━━ Extracted records

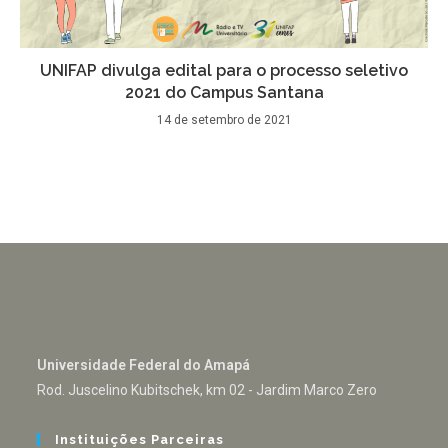
UNIFAP divulga edital para o processo seletivo
2021 do Campus Santana
14 de setembro de 2021
Universidade Federal do Amapá
Rod. Juscelino Kubitschek, km 02 - Jardim Marco Zero
Instituições Parceiras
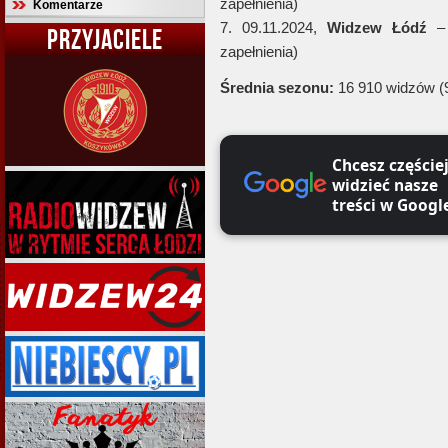
zapełnienia)
Komentarze
7. 09.11.2024,
Widzew Łódź
–
PRZYJACIELE
zapełnienia)
Średnia sezonu:
16 910 widzów (
Chcesz częście
widzieć nasze
treści w Googl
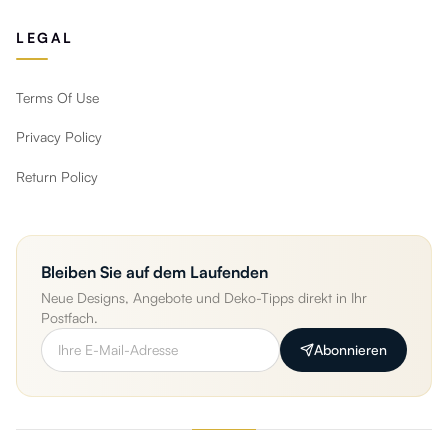
LEGAL
Terms Of Use
Privacy Policy
Return Policy
Bleiben Sie auf dem Laufenden
Neue Designs, Angebote und Deko-Tipps direkt in Ihr
Postfach.
Abonnieren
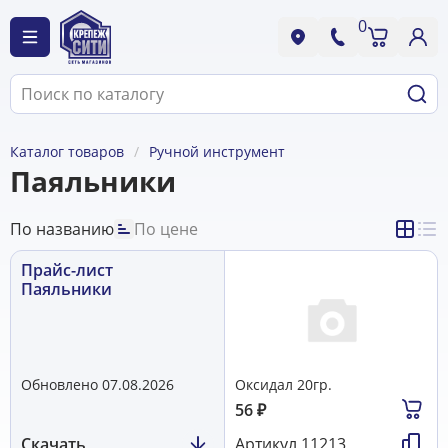
0
Каталог товаров
Ручной инструмент
Паяльники
По названию
По цене
Прайс-лист
Паяльники
Обновлено 07.08.2026
Оксидал 20гр.
56
₽
Скачать
Артикул
11213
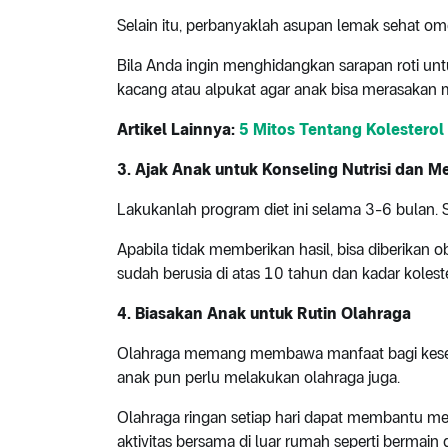
Selain itu, perbanyaklah asupan lemak sehat ome
Bila Anda ingin menghidangkan sarapan roti unt
kacang atau alpukat agar anak bisa merasakan m
Artikel Lainnya:
5 Mitos Tentang Kolesterol
3. Ajak Anak untuk Konseling Nutrisi dan M
Lakukanlah program diet ini selama 3-6 bulan. S
Apabila tidak memberikan hasil, bisa diberikan o
sudah berusia di atas 10 tahun dan kadar kolest
4. Biasakan Anak untuk Rutin Olahraga
Olahraga memang membawa manfaat bagi keseha
anak pun perlu melakukan olahraga juga.
Olahraga ringan setiap hari dapat membantu men
aktivitas bersama di luar rumah seperti bermain 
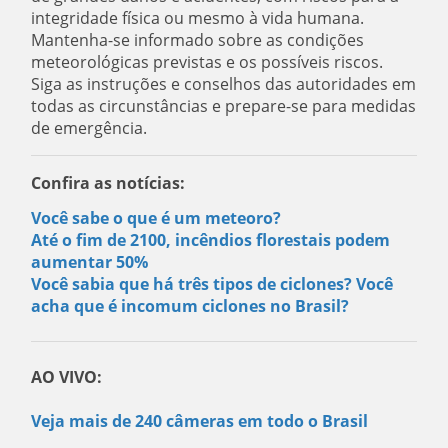
integridade física ou mesmo à vida humana.
Mantenha-se informado sobre as condições
meteorológicas previstas e os possíveis riscos.
Siga as instruções e conselhos das autoridades em
todas as circunstâncias e prepare-se para medidas
de emergência.
Confira as notícias:
Você sabe o que é um meteoro?
Até o fim de 2100, incêndios florestais podem
aumentar 50%
Você sabia que há três tipos de ciclones? Você
acha que é incomum ciclones no Brasil?
AO VIVO:
Veja mais de 240 câmeras em todo o Brasil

━━━━

Required work ->
Your task is to set down each line above verbatim while excluding the pictures.

Answer box ->
UNIFAP divulga edital para o processo seletivo
2021 do Campus Santana
14 de setembro de 2021
Universidade Federal do Amapá
Rod. Juscelino Kubitschek, km 02 - Jardim Marco Zero
Instituições Parceiras
zapełnienia)
Komentarze
7. 09.11.2024,
Widzew Łódź
–
PRZYJACIELE
zapełnienia)
Średnia sezonu:
16 910 widzów (
Chcesz częście
widzieć nasze
treści w Googl
LEGAL
Terms Of Use
Privacy Policy
Return Policy
Bleiben Sie auf dem Laufenden
Neue Designs, Angebote und Deko-Tipps direkt in Ihr
Postfach.
Abonnieren
0
Каталог товаров
Ручной инструмент
Паяльники
По названию
По цене
Прайс-лист
Паяльники
Обновлено 07.08.2026
Оксидал 20гр.
56
₽
Скачать
Артикул
11213
Selain itu, perbanyaklah asupan lemak sehat ome
Bila Anda ingin menghidangkan sarapan roti unt
kacang atau alpukat agar anak bisa merasakan m
Artikel Lainnya:
5 Mitos Tentang Kolesterol
3. Ajak Anak untuk Konseling Nutrisi dan M
Lakukanlah program diet ini selama 3-6 bulan. S
Apabila tidak memberikan hasil, bisa diberikan o
sudah berusia di atas 10 tahun dan kadar kolest
4. Biasakan Anak untuk Rutin Olahraga
Olahraga memang membawa manfaat bagi keseha
anak pun perlu melakukan olahraga juga.
Olahraga ringan setiap hari dapat membantu men
aktivitas bersama di luar rumah seperti bermain 
integridade física ou mesmo à vida humana.
Mantenha-se informado sobre as condições
meteorológicas previstas e os possíveis riscos.
Siga as instruções e conselhos das autoridades em
todas as circunstâncias e prepare-se para medidas
de emergência.
Confira as notícias:
Você sabe o que é um meteoro?
Até o fim de 2100, incêndios florestais podem
aumentar 50%
Você sabia que há três tipos de ciclones? Você
acha que é incomum ciclones no Brasil?
AO VIVO:
Veja mais de 240 câmeras em todo o Brasil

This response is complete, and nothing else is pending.